The inner portion of most “U” shaped speed nocks is an elastomer that, as mentioned above, engages the bowstring or serving, and alleviates damage to the bowstring. While the elastomer reduces some wear on the string, where multiple crimping and uncrimping steps in the trial and error process are performed, the elastomer or metal part can wear on the individual fibers of the strands of the bowstring, prematurely shortening the life of the bowstring.

There are other speed nocks in the market that have a different structure. For example, another speed nock, commercially available from T.R.U. BallŪ under the Speed Nok name, includes aluminum parts that define grooves adapted to receive the bowstring. The parts are secured around the bowstring by clamping them together with integral screws. The bowstring remains trapped within the parts.

Another example of a speed nock is a segment of rubber or similar elastomeric tubing material that encircles the bowstring. The tubing can be in the form either of individual segments or as segments that are defined by partial cuts in the tubing. In either form, the number of segments needed are estimated and then threaded on the bowstring before stringing the bow. The segments are moved up or down the exterior of the bowstring until the optimum locations are determined. If the estimated number of segments is inadequate, the bow must be un-strung. Additional segments must be threaded on the bowstring, and the bow re-strung. The segments remain in place at the selected locations by the gripping properties of the elastomeric material.

Although the above conventional bowstring speed nocks may achieve the desired objective, there remains room for improvement.

SUMMARY OF INVENTION

A speed nock for a bowstring of an archery bow is provided. The speed nock is readily adjustable to an optimum location to achieve maximum arrow speed. Optionally, the speed nock can be secured without completely removing the bowstring from the archery bow.
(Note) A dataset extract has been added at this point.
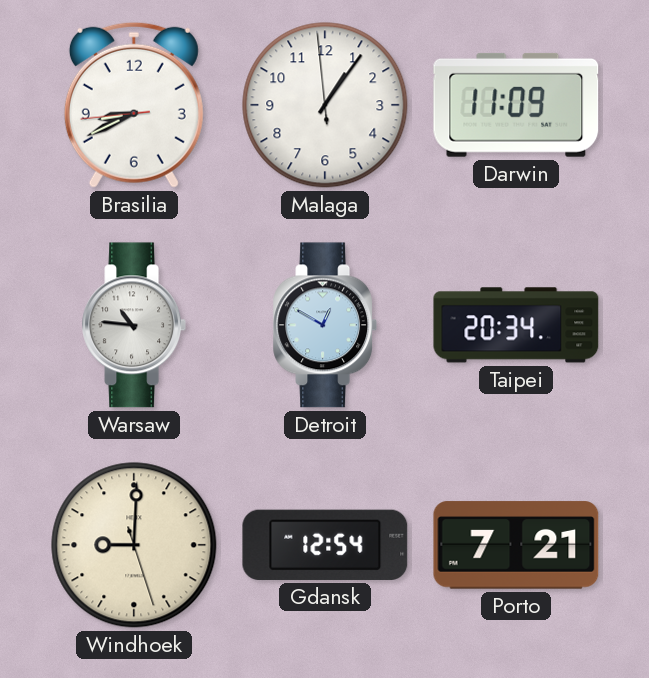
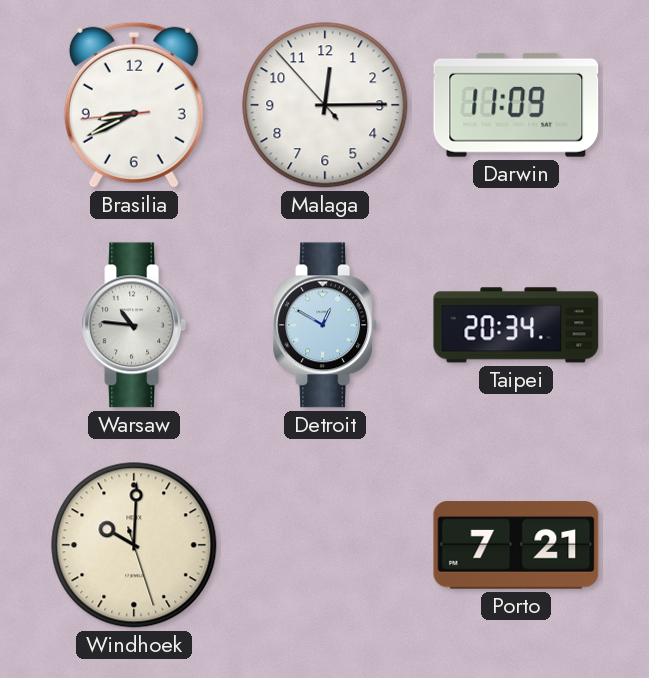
Malaga: 1:05 -> 12:14
Windhoek: 9:00 -> 10:00
Gdansk: 12:54 -> none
In one embodiment, the speed nock includes a first enlarged portion and a second enlarged portion connected via a central portion. The central portion has a maximum dimension smaller than maximum dimensions of the first and second enlarged portions. The central portion is positioned between strands of a bowstring so that the strands pinch the central portion, at least assisting in holding the speed nock in place along the bowstring.

In another embodiment, the speed nock is geometrically configured to allow ease of insertion and movement, for example sliding, between the strands of the bowstring. The dimensions and/or configuration can be readily altered in manufacturing to provide different weights.

In yet another embodiment, the speed nock can be in the form of a three dimensional exercise dumbbell or hourglass. Optionally, greater mass can be symmetrically distributed at the enlarged portions and opposing ends.

In still another embodiment, the first and second enlarged portions are adapted to be positioned adjacent the bowstring, with the central portion of the speed nock passing at least partially through the bowstring, trapped in place by strands on opposite sides of the central portion.

In a further embodiment, the speed nock can be constructed from a variety of materials such as metal, composites or polymers.

In yet a further embodiment, the central portion of the speed nock can be coated, polished or micro-finished so that it has a smooth surface that engages the strands of the bowstring without significantly abrading them. Due to the smoothness, the speed nock optionally can be more easily slid along the bowstring, between the strands, for adjustment, without significantly abrading the strands.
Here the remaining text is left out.